After using Excel 2007 for a while, getting used to the idea that everything had changed and we weren’t going back to 2003 ever again, I started fooling around with charts and chart elements. I began to find lots of little changes, most of them actually good ones, even if they were implemented in a funny way (at least until service packs and Excel 2010 cleaned up things).
Anyone who used my first charting utility knows things ain’t always done right the first time, and mine were tiny bits of software. I can’t imagine Microsoft’s task trying to coordinate thousands of developers and a bazillian lines of code.
One of the neat changes I discovered was that error bars were now treated as AutoShape lines, just like any lines in any shapes in Office. This means you had a lot of formatting options available to you, including nice embellishments like arrowheads on the ends of the error bar line segments. Then I forgot about it until a colleague brought it up recently.
To show this nice formatting, let’s look at a simple line chart with simple error bars. For clarity, and to avoid spoiling the story before I’m ready to tell it, I’ll start with positive error bars only.
Select the error bars and click Ctrl+1 (numeral one) to open the Format Error Bars task pane. In the main tab (below the bar chart icon, shown below left) change End Style from Cap to No Cap. Then on the formatting tab (below the paint can icon) check out the Begin and End Arrow Types.
This is the Format Error Bars task pane in Excel 2013; the Format Error Bars dialog in Excel 2007 and 2010 is substantially the same.
The error bar begins at the point, right? And ends at the, uh, end of the error bar, right? At least that’s what seems to make sense. So let’s pick a nice big round ball for the Begin Arrow Type.
And let’s pick a nice big old arrow for the End Arrow Type. I’ve chosen the largest size for both ends of the error bar.
And here’s our line chart with error bars, where the markers of the line chart could be replaced by the balls at the beginning of the error bars, and the arrows point away from the line.
This is a very nice embellishment. I’ve used it in several projects already, and shown it to many people.
Anyway, back to the beginning of the story: the message from my colleague was that Excel 2010 and 2013 seem to define the beginnings and ends of the error bars differently.
Well, for positive error bars, Excel 2007, 2010, and 2013 all look the same.
But if we look at negative error bars, only Excel 2013 shows them beginning at the points and ending at the ends of the error bars, pointing downward. Excel 2007 and 2010 show the balls at the ends of the error bars and the arrowheads at the points, pointing upward. That’s bizarre.
Even more bizarre, if the error bars go both ways, only Excel 2013 has symmetric arrows. Excel 2010 shows both sets of arrows pointing upward, the negative ones toward the points, the positive ones away from the points.
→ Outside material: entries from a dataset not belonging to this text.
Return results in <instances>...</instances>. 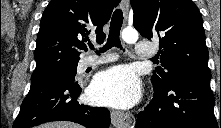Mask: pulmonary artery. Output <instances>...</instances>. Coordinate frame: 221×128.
Returning a JSON list of instances; mask_svg holds the SVG:
<instances>
[{"label": "pulmonary artery", "instance_id": "obj_1", "mask_svg": "<svg viewBox=\"0 0 221 128\" xmlns=\"http://www.w3.org/2000/svg\"><path fill=\"white\" fill-rule=\"evenodd\" d=\"M155 54H156V51L152 44L144 42V41H139L136 44V51L133 53V56L136 59L144 60V59L151 58ZM111 59H112V56L109 54L102 55L99 57H95V56L85 57L80 63V68L85 69L90 66H95V65L102 64V63H106V62L111 61Z\"/></svg>", "mask_w": 221, "mask_h": 128}]
</instances>
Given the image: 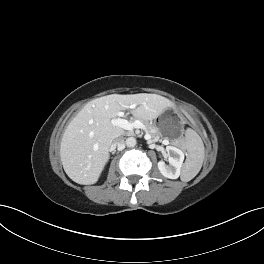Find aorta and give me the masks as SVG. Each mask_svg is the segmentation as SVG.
<instances>
[{
    "label": "aorta",
    "mask_w": 264,
    "mask_h": 264,
    "mask_svg": "<svg viewBox=\"0 0 264 264\" xmlns=\"http://www.w3.org/2000/svg\"><path fill=\"white\" fill-rule=\"evenodd\" d=\"M137 141L134 137H128L126 139V145L127 147H134L136 145Z\"/></svg>",
    "instance_id": "aorta-1"
}]
</instances>
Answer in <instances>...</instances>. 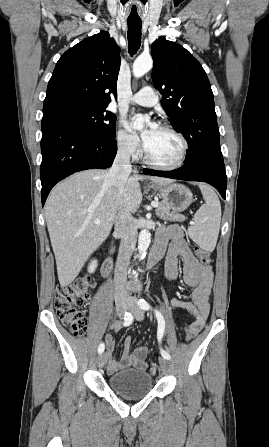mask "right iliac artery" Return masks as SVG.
<instances>
[{
    "mask_svg": "<svg viewBox=\"0 0 269 447\" xmlns=\"http://www.w3.org/2000/svg\"><path fill=\"white\" fill-rule=\"evenodd\" d=\"M133 322V316L130 312H126L124 315V326H128ZM105 349L104 343H101L98 347V353L101 354Z\"/></svg>",
    "mask_w": 269,
    "mask_h": 447,
    "instance_id": "obj_1",
    "label": "right iliac artery"
}]
</instances>
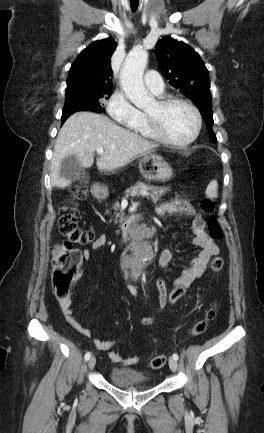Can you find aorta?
I'll return each instance as SVG.
<instances>
[{
	"instance_id": "1",
	"label": "aorta",
	"mask_w": 264,
	"mask_h": 433,
	"mask_svg": "<svg viewBox=\"0 0 264 433\" xmlns=\"http://www.w3.org/2000/svg\"><path fill=\"white\" fill-rule=\"evenodd\" d=\"M147 60V51L142 47H136L128 53L122 68L123 90L128 99L138 108H144L152 101L143 83Z\"/></svg>"
}]
</instances>
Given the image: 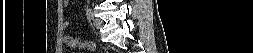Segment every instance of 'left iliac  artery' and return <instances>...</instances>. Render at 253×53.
Here are the masks:
<instances>
[{
    "label": "left iliac artery",
    "mask_w": 253,
    "mask_h": 53,
    "mask_svg": "<svg viewBox=\"0 0 253 53\" xmlns=\"http://www.w3.org/2000/svg\"><path fill=\"white\" fill-rule=\"evenodd\" d=\"M87 15H88V18H89V19L93 20V18H94V13H93V11H92L91 8H88V10H87Z\"/></svg>",
    "instance_id": "1"
}]
</instances>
And Excel 2007 only has one set of arrows, beginning at the end of the negative error bars, ending at the ends of the positive error bars. Though if you had to, you could just pretend the end was the beginning and vice versa. Whatevs.
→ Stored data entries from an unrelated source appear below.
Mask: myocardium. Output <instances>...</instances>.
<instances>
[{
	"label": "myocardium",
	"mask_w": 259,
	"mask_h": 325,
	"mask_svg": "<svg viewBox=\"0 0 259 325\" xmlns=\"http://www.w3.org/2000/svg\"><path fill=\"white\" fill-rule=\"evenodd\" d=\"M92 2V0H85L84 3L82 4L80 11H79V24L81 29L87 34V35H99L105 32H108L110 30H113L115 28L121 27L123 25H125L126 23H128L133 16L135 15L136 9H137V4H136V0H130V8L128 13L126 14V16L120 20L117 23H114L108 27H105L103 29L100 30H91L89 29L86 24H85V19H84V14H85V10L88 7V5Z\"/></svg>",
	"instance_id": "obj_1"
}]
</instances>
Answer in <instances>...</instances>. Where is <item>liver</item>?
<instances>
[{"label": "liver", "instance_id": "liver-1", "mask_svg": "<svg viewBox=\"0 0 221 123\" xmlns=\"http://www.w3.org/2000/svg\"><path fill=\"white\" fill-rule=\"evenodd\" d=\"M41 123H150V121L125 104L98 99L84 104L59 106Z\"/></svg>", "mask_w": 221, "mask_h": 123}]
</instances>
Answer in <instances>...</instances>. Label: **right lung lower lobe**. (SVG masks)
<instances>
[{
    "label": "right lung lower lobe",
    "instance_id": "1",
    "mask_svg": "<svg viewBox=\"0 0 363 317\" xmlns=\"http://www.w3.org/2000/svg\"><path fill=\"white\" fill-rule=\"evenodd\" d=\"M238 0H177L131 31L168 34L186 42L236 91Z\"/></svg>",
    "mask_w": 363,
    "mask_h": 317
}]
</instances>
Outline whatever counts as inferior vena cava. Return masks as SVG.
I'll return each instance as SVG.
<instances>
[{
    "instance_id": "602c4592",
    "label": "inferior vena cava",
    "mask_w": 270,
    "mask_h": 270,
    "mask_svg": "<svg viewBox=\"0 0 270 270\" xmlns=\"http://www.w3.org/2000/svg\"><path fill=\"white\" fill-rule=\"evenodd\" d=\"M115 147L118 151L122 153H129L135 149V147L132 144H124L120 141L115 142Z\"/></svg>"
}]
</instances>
Excel 2007’s charting infrastructure was finished quickly at the end of the development cycle, so a few glitches weren’t ironed out of the final product. Excel 2010 fixed a lot of inconsistencies in Excel 2007’s charts, but these error bars show that not everything was totally fixed. In Excel 2007 or 2010 you could fake it with a second, hidden plotted series, and format two sets of error bars so they looked right. Excel 2013 has gotten the error bars working nicely, though.
Ethan S. says
Huh, really cool. I like the 2013 version the best I think.
pault says
I’m using Excel 2013 (for Windows) and I’m using a range of formulas to drive the Error bars (with arrows) – 1 row of data to drive both up and down ‘error’ arrows depending on integer to basically show the delta from 6 weeks previous, and by how much. I’ve found that the values that are less than about 8 appear with the arrow pointing at the line rather than away from it so I’m tweaking the values to shift the positives up by 8 and the negatives down by 8 – it’s early days and it might change based on scale, but I found this thread whilst looking for a fix.